Maud Sulter was an award-winning artist and writer, cultural historian, curator and gallerist of Ghanaian and Scottish heritage who lived and worked in Britain. Through the mediums of text, photography, performance and sound, her works interrogated the representation of black women in the histories of art, the media and photography.
Sulter was one of eleven women artists exhibited in The Thin Black Line at the ICA, London, curated by Lubaina Himid, in 1986. This show marked a significant breakthrough for contemporary Black and Asian art in a British public gallery.

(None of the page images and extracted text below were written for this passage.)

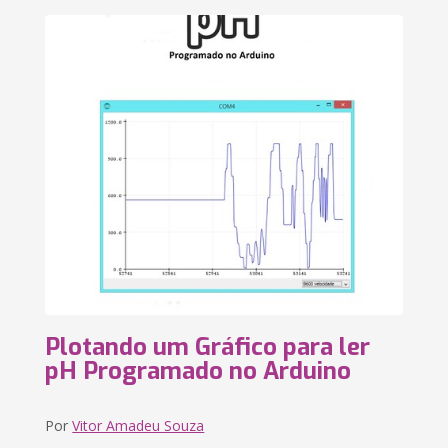
Plotando um Gráfico para ler
pH Programado no Arduino
Por
Vitor Amadeu Souza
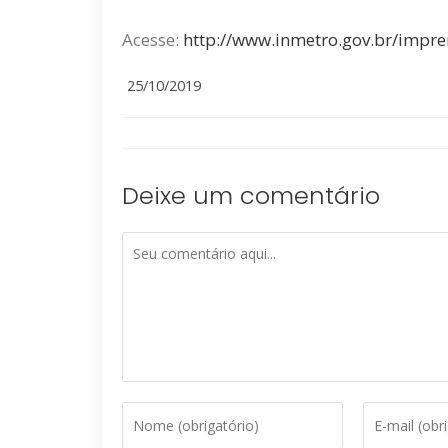
Acesse:
http://www.inmetro.gov.br/impr
Post
25/10/2019
published:
Deixe um comentário
Comment
Digite
Enter
seu
your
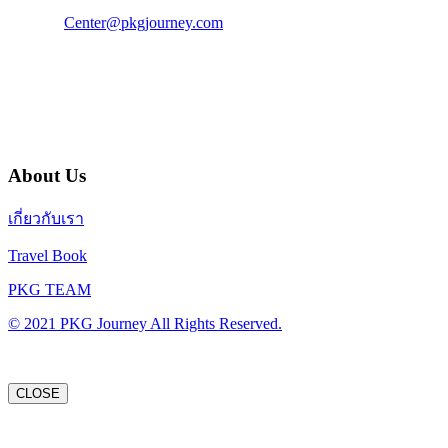
แฟ็กซ์ : 02 003 4880
E-Mail :
Center@pkgjourney.com
บริษัท พีเคจี เจอร์นีย์ไลน์ จำกัด
32/249 แจ้งวัฒนะ ปากเกร็ด นนทบุรี 11120
About Us
เกี่ยวกับเรา
Travel Book
PKG TEAM
© 2021 PKG Journey All Rights Reserved.
CLOSE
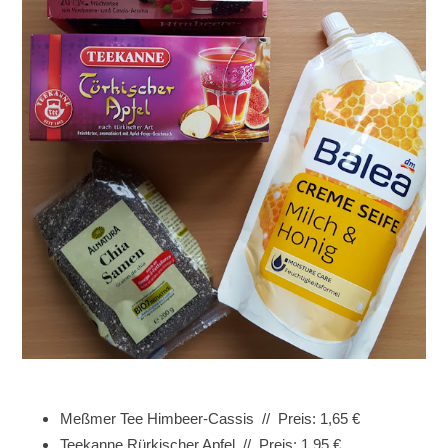
Meßmer Tee Himbeer-Cassis // Preis: 1,65 €
Teekanne Rürkischer Apfel // Preis: 1,95 €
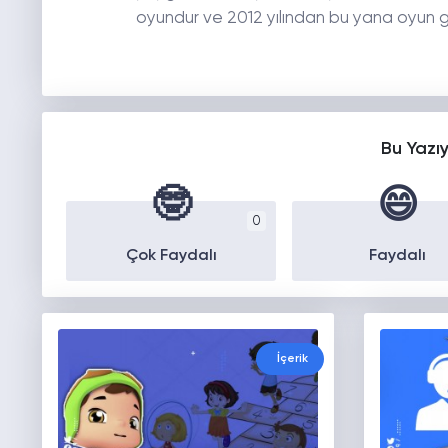
oyundur ve 2012 yılından bu yana oyun geni
Bu Yazı
🤓
😄
0
Çok Faydalı
Faydalı
İçerik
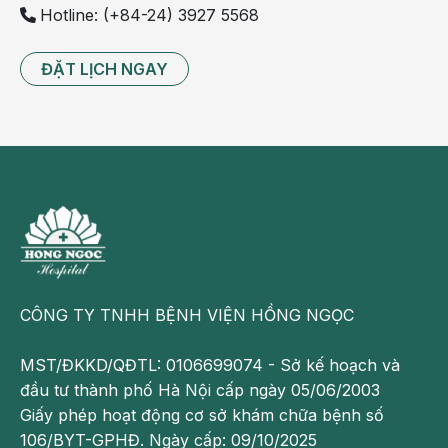
Hotline: (+84-24) 3927 5568
khi đứng lâu/
đau ngực, 
nghỉ, kê 
đứng dậy đột 
khó thở tái 
chân nhẹ, đo 
ngột, đứng 
diễn nhiều 
huyết áp, đi 
ĐẶT LỊCH NGAY
không vững
lần
khám nếu tái 
diễn
Ngất do nóng
Choáng khi 
Ngất thật sự, 
Đưa vào nơi 
đứng lâu 
chấn 
mát, nới lỏng 
trong môi 
thương, tái 
quần áo, đo 
trường nóng
diễn nhiều 
huyết áp, 
lần
nằm nghỉ, 
theo dõi ý 
thức
CÔNG TY TNHH BỆNH VIỆN HỒNG NGỌC
Kiệt sức do 
Đổ mồ hôi 
Lú lẫn, nôn 
Làm mát, bù 
nóng
nhiều, đau 
nhiều, triệu 
nước/điện 
MST/ĐKKD/QĐTL: 0106699074 - Sở kế hoạch và
đầu, buồn 
chứng nặng 
giải, đi khám 
đầu tư thành phố Hà Nội cấp ngày 05/06/2003
nôn, yếu, 
hơn hoặc 
nếu không 
Giấy phép hoạt động cơ sở khám chữa bệnh số
khát
kéo dài
cải thiện
106/BYT-GPHĐ. Ngày cấp: 09/10/2025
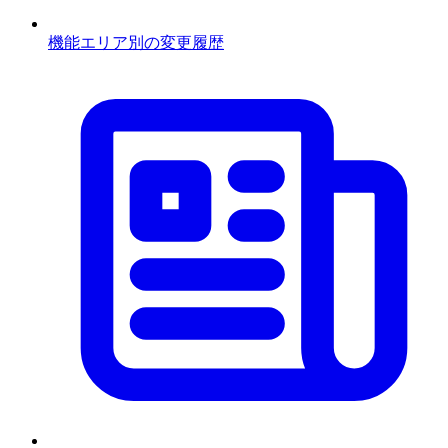
機能エリア別の変更履歴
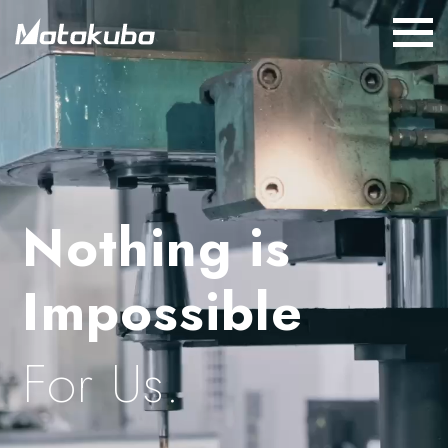
Nothing is
Impossible
For Us.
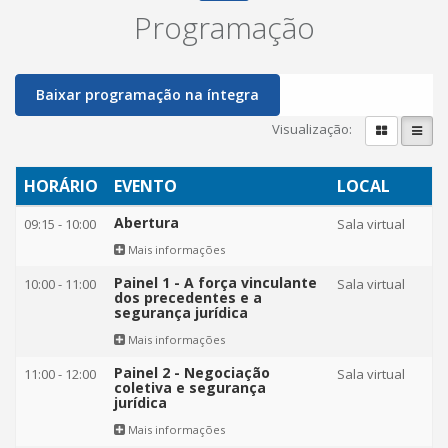
Programação
Baixar programação na íntegra
Visualização:
HORÁRIO
EVENTO
LOCAL
Abertura
09:15
-
10:00
Sala virtual
Mais informações
Painel 1 - A força vinculante
10:00
-
11:00
Sala virtual
dos precedentes e a
segurança jurídica
Mais informações
Painel 2 - Negociação
11:00
-
12:00
Sala virtual
coletiva e segurança
jurídica
Mais informações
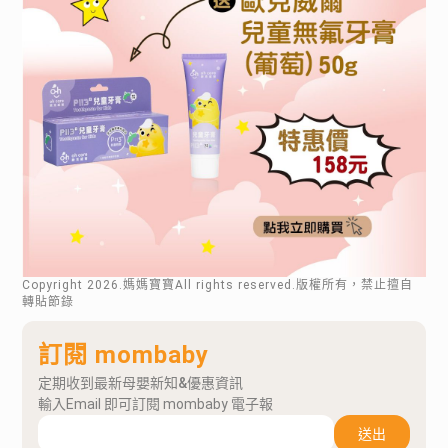
Copyright
2026
.媽媽寶寶All rights reserved.版權所有，禁止擅自
轉貼節錄
訂閱 mombaby
定期收到最新母嬰新知&優惠資訊
輸入Email 即可訂閱 mombaby 電子報
送出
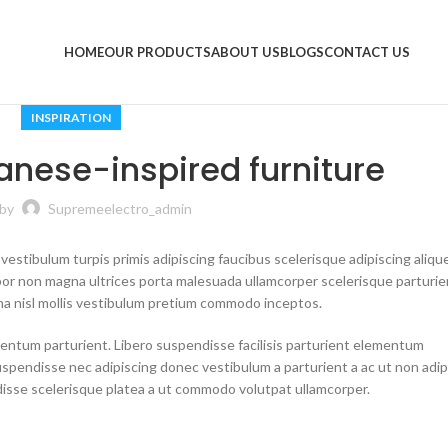
HOME
OUR PRODUCTS
ABOUT US
BLOGS
CONTACT US
INSPIRATION
anese-inspired furniture
 by
Supremeelectro_admin
 vestibulum turpis primis adipiscing faucibus scelerisque adipiscing aliqu
empor non magna ultrices porta malesuada ullamcorper scelerisque parturie
rna nisl mollis vestibulum pretium commodo inceptos.
entum parturient. Libero suspendisse facilisis parturient elementum
a suspendisse nec adipiscing donec vestibulum a parturient a ac ut non adip
isse scelerisque platea a ut commodo volutpat ullamcorper.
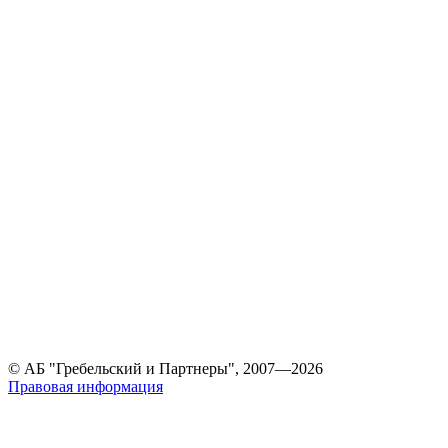
© АБ "Гребельский и Партнеры", 2007—2026
Правовая информация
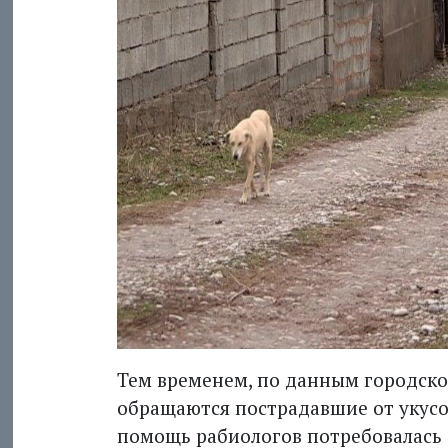
Тем временем, по данным городско
обращаются пострадавшие от укусо
помощь рабиологов потребовалась 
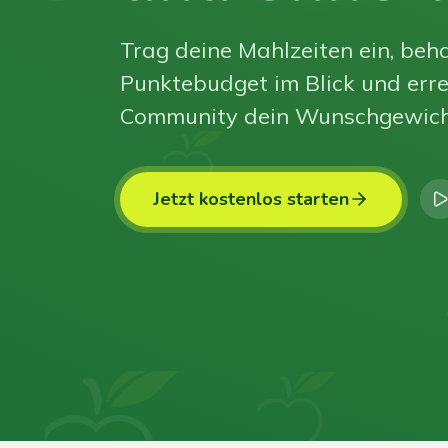
Trag deine Mahlzeiten ein, beha
Punktebudget im Blick und erre
Community dein Wunschgewich
Jetzt kostenlos starten
0
0
0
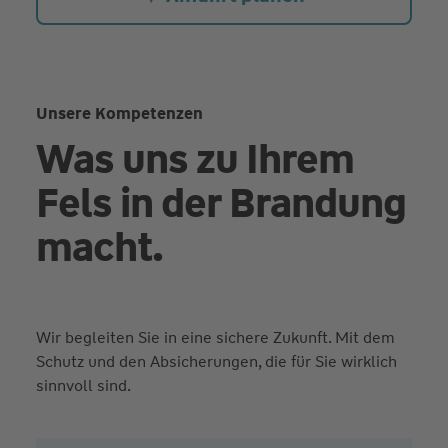
Unsere Kompetenzen
Was uns zu Ihrem
Fels in der Brandung
macht.
Wir begleiten Sie in eine sichere Zukunft. Mit dem
Schutz und den Absicherungen, die für Sie wirklich
sinnvoll sind.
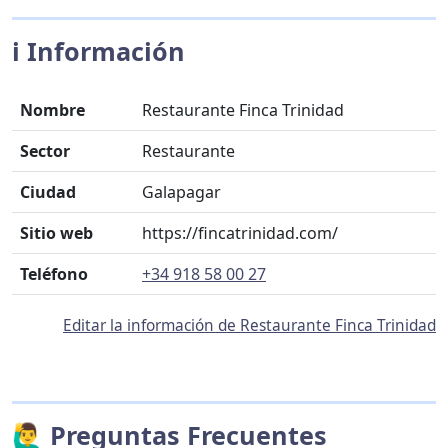
ℹ️ Información
Nombre
Restaurante Finca Trinidad
Sector
Restaurante
Ciudad
Galapagar
Sitio web
https://fincatrinidad.com/
Teléfono
+34 918 58 00 27
Editar la información de Restaurante Finca Trinidad
🙋‍♂️ Preguntas Frecuentes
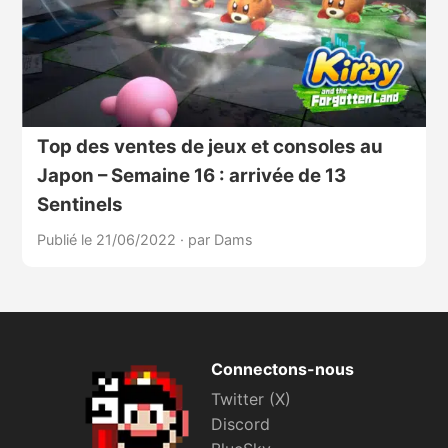
Top des ventes de jeux et consoles au
Japon – Semaine 16 : arrivée de 13
Sentinels
Publié le 21/06/2022
·
par Dams
Connectons-nous
Twitter (X)
Discord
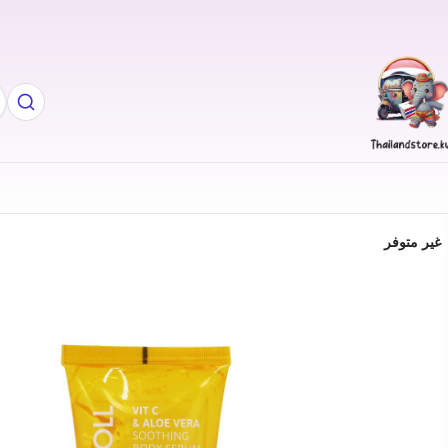
غير متوفر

Sulter’s subsequent presentations gained her international recognition: she was awarded the British Telecom New Contemporaries Award and the Momart Fellowship at the Tate Gallery Liverpool in 1990. She was also nominated for the European Photography Award in 1991. Her series Syrcas (1993) was selected by the British Council to represent Britain at Africus, the first Johannesburg Biennale in 1995. She also curated Check It!, a two-week festival celebrating black women’s creativity, and with the artist and photographer Ingrid Pollard she started the Blackwomen’s Creativity Project.
She obtained an MA in Photographic Theory from Derby School of Art, now University of Derby in 1990. Maud Sulter’s art work can be found in the Victoria and Albert Museum, Arts Council Collection, British Council Collection, the Scottish Parliament, National Portrait Gallery, National Galleries of Scotland, City Art Centre Edinburgh, the McManus, Dundee, New Hall Art Collection, Cambridge, and several private collections.
Her writings are available at the Glasgow Women’s Library, the Scottish Poetry Library, the Stuart Hall Library, London and many other libraries.